Knight Capital Group, a testing failure
The case of Knight Capital Group is interesting from both innovation, risk and software testing perspectives, and I think it exemplifies the types of problems we get when we miss the complexity of our contexts. Knight Capital Group was one of the more aggressive investment companies in Wall Street. In 2012 they developed a new trading algorithm. The algorithm was tested using a simulation engine, I assume to ensure to that stakeholders that the new algorithm would generate great revenues.
The testing of the algorithm was not enough to ensure revenues, however. In fact, the outcome of deploying to algorithm to production was enormous losses and the eventual bankruptcy of the company after only 45 minues of trading. What went wrong? SEC, Securities and Exchange Commission of the U.S.A.:
[…] Knight did not have a system of risk management controls and supervisory procedures reasonably designed to manage the financial, regulatory, and other risks of market access […] Knight’s failures resulted in it accumulating an unintended multi-billion dollar portfolio of securities in approximately forty-five minutes on August 1 and, ultimately, Knight lost more than $460 million […]
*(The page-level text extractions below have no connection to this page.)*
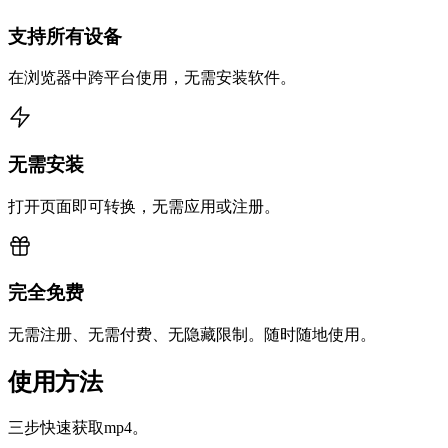
支持所有设备
在浏览器中跨平台使用，无需安装软件。
无需安装
打开页面即可转换，无需应用或注册。
完全免费
无需注册、无需付费、无隐藏限制。随时随地使用。
使用方法
三步快速获取mp4。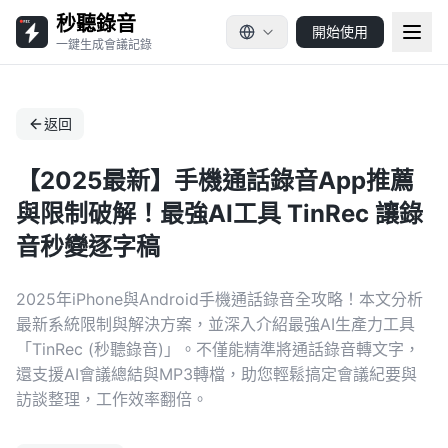
秒聽錄音
開始使用
一鍵生成會議記錄
返回
【2025最新】手機通話錄音App推薦
與限制破解！最強AI工具 TinRec 讓錄
音秒變逐字稿
2025年iPhone與Android手機通話錄音全攻略！本文分析
最新系統限制與解決方案，並深入介紹最強AI生產力工具
「TinRec (秒聽錄音)」。不僅能精準將通話錄音轉文字，
還支援AI會議總結與MP3轉檔，助您輕鬆搞定會議紀要與
訪談整理，工作效率翻倍。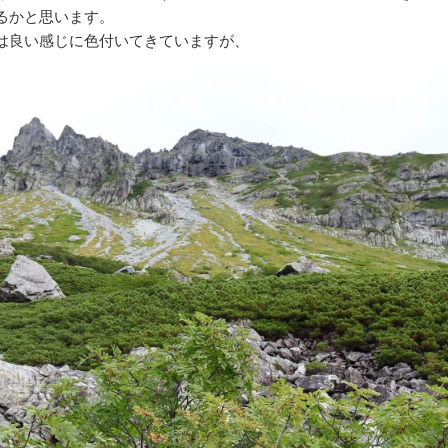
るかと思います。
は良い感じに色付いてきていますが、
But let’s assume a testing perspective.
It think it’s interesting that the technical root cause of the accident was that a component designed to be used to test the algorithm by generating artificial data was deployed into production along with the algorithm itself.
This test component created a stream of random data and was of course not supposed to run in production since it was designed to generate a stream of random data about worthless stock.
I find it strangely fascinating that the technical component that caused the accident was designed for testing.
Why didn’t someone ensure that the deployment scripts excluded the testing components?
Was it software testing that failed? It is not uncommon that software testing is entirely focused on obvious, functional and isolated performance perspectives of the system under test.
The component did it’s job: Helped test the new product. The testing strategy (probably undocumented) however, obviously did not consider possible side effects of the component.
I think Cynefin could have helped.
Cynefin transforms thinking
Let’s imagine we’re test managers at Knight and that we choose to use Cynefin to help us develop the testing strategy for the new algorithm.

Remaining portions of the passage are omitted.